Brief

UPDATE: Trump repeals DOL 'blacklisting' rule

UPDATE: President Donald Trump signed legislation Monday repealing the Department of Labor's Fair Pay and Safe Workplaces Act, also known as the "blacklisting" rule, according to The Hill.

The Associated Builders and Contractors cheered Trump's move. "The rule violated the due process rights of contractors by forcing them to report mere allegations of misconduct — which are often frivolous and filed with nefarious intentions by special interest groups — the same as fully adjudicated violations," the ABC said in a release.

Dive Brief:

  • Following a move by the U.S. House of Representatives in February, the U.S. Senate voted 49 to 48 without amendment on March 6 to approve a resolution to repeal the Department of Labor’s Fair Pay and Safe Workplaces Act. 

  • Dubbed the "blacklisting" rule, the Obama-era regulation would require contractors bidding on federal construction projects over $500,000 to submit their history of labor compliance to the DOL for review.

  • The House and Senate used the Congressional Review Act to pass the measure, with Rep. Virginia Foxx, R-NC, putting forth the resolution in the House and Ron Johnson, R-WI, doing the same in the Senate. Both houses had 60 days to review and reject the rule to make the appeal official.

Dive Insight:

While unions and labor groups supported the legislation, construction industry associations pushed back. The Associated Builders and Contractors led the legal charge against the measure, saying the rule violated their members’ First Amendment rights by requiring them to disclose compliance information. They also cited the cost of implementation as a barrier to smaller contractors seeking to compete on federal jobs.

Advocates include the AFL-CIO, which said the rule will enforce accountability with taxpayer dollars.

Safety — along with the standards and regulations meant to maintain it on job sites — has long been a point of contention between union and nonunion organizations in the construction industry.

New York City, as one example, has increased its safety enforcement efforts in response to an uptick in accidents and injuries on job sites there and is considering further measures. The city’s Committee on Housing and Buildings is pushing the city to categorize construction safety incidents based on whether those involved were members of union or nonunion organizations. 

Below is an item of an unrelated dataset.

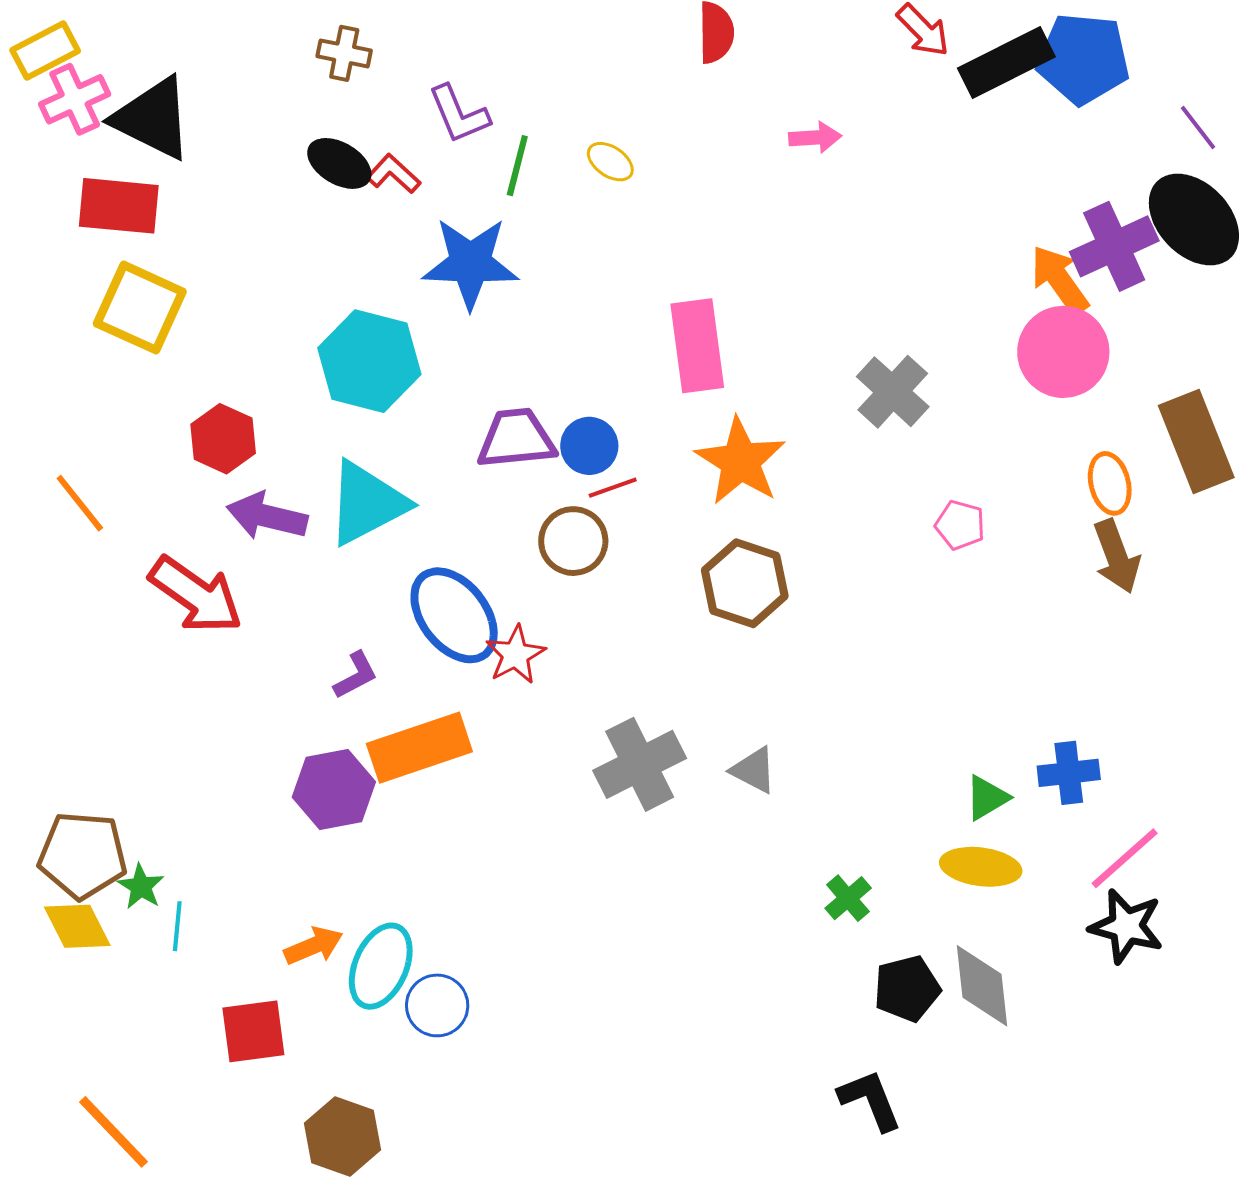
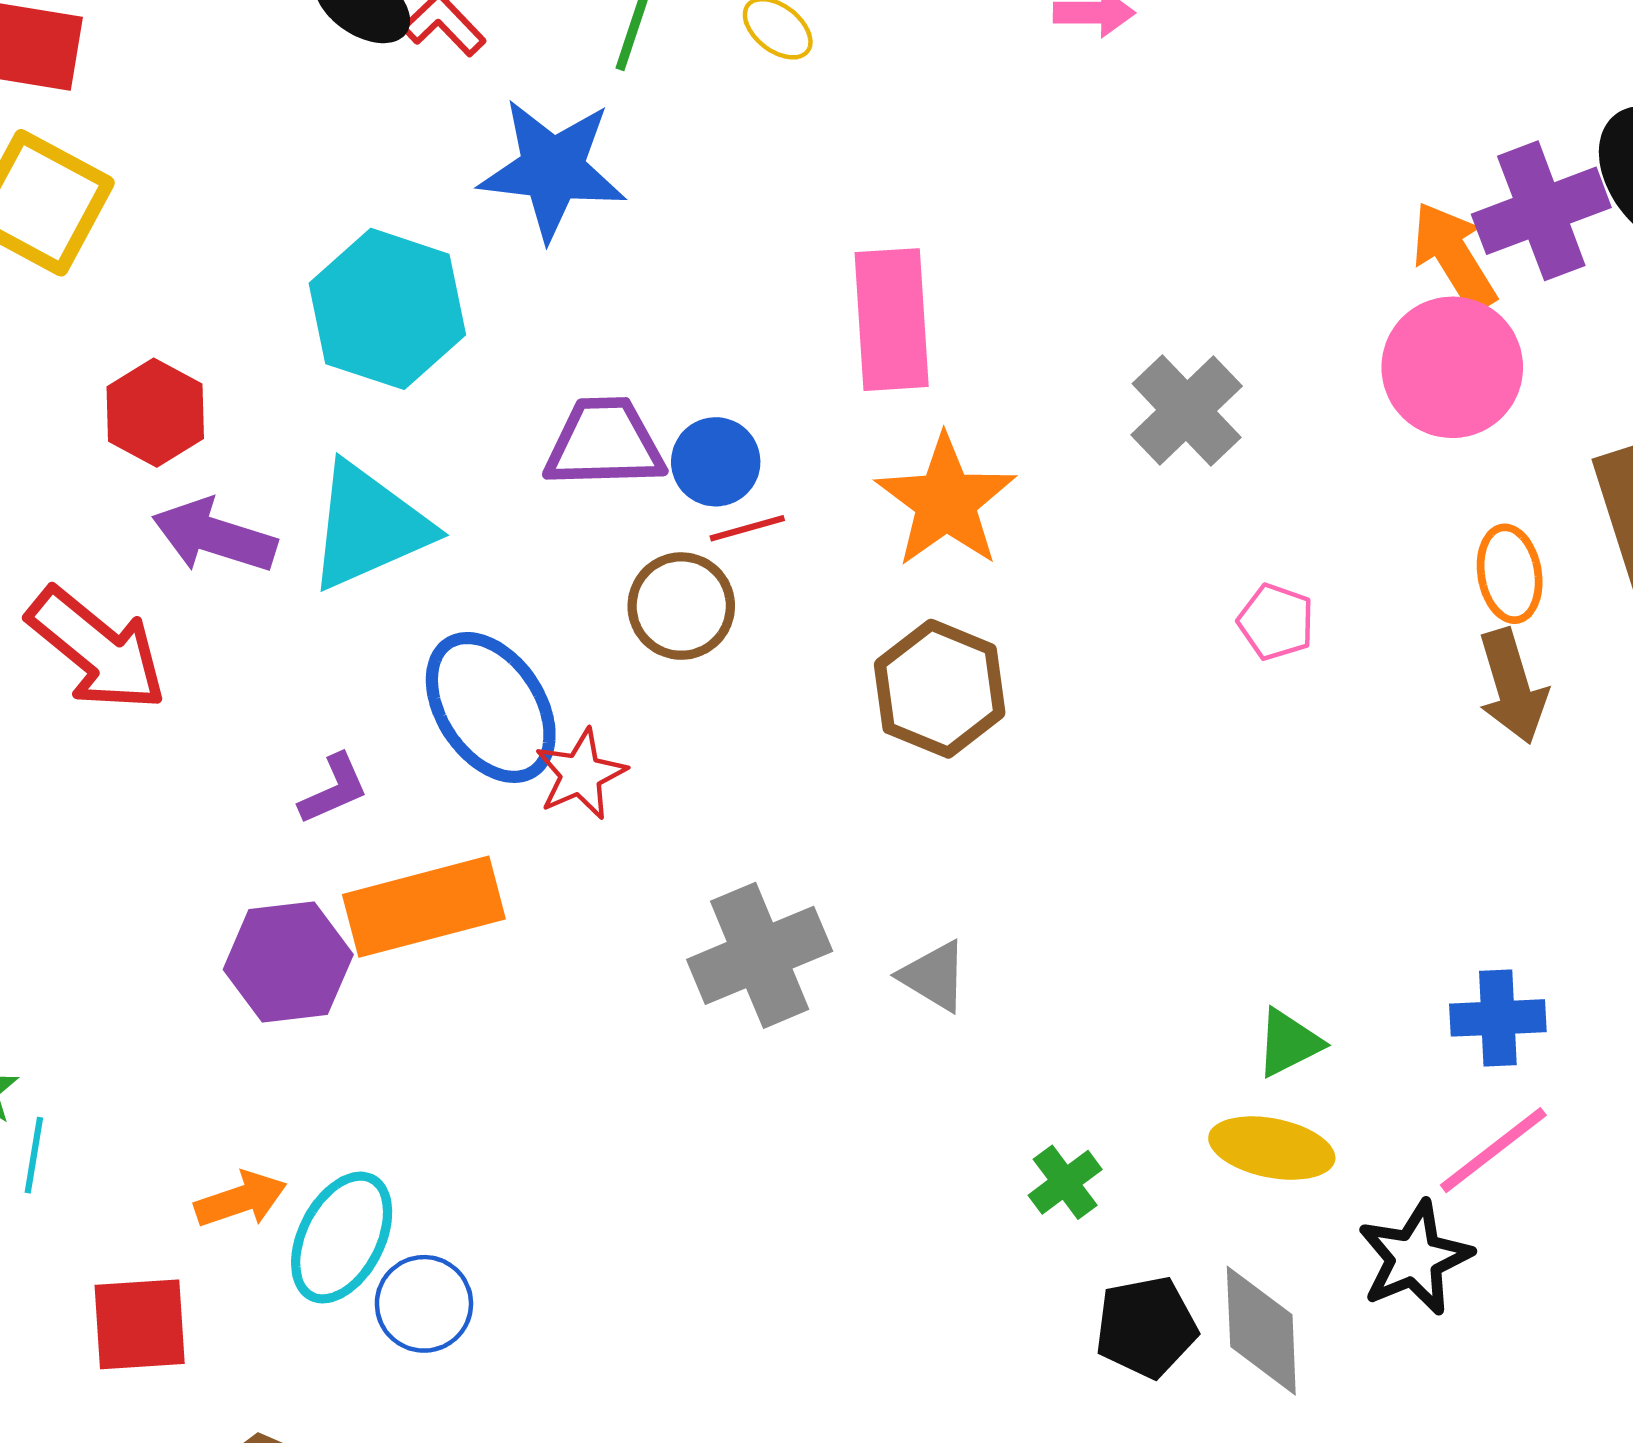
blue cross: (1069, 773) -> (1498, 1018), moved
black star: (1126, 926) -> (1415, 1258), moved, turned 30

Union leaders contend their job sites are safer than nonunion sites because of the training the former requires. Critics of the union defense say proposals like the one put forth by the Committee on Housing and Buildings aim to bolster membership for organized labor groups, which are struggling to maintain their numbers in cities where they’ve traditionally had a strong base.

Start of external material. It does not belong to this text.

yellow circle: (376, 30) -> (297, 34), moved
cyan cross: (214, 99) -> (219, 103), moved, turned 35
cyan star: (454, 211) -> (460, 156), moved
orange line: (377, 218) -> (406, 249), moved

The FPSW Act met similar resistance as the Occupational Safety and Health Administration’s electronic reporting and recordkeeping rule for its requirement that private companies disclose their safety and accident histories. Critics say compliance would also release competitive operational information such as hours worked. In the case of FPSW Act and the recordkeeping rule, opponents have argued that providing such information out of context could be damaging to companies’ reputations.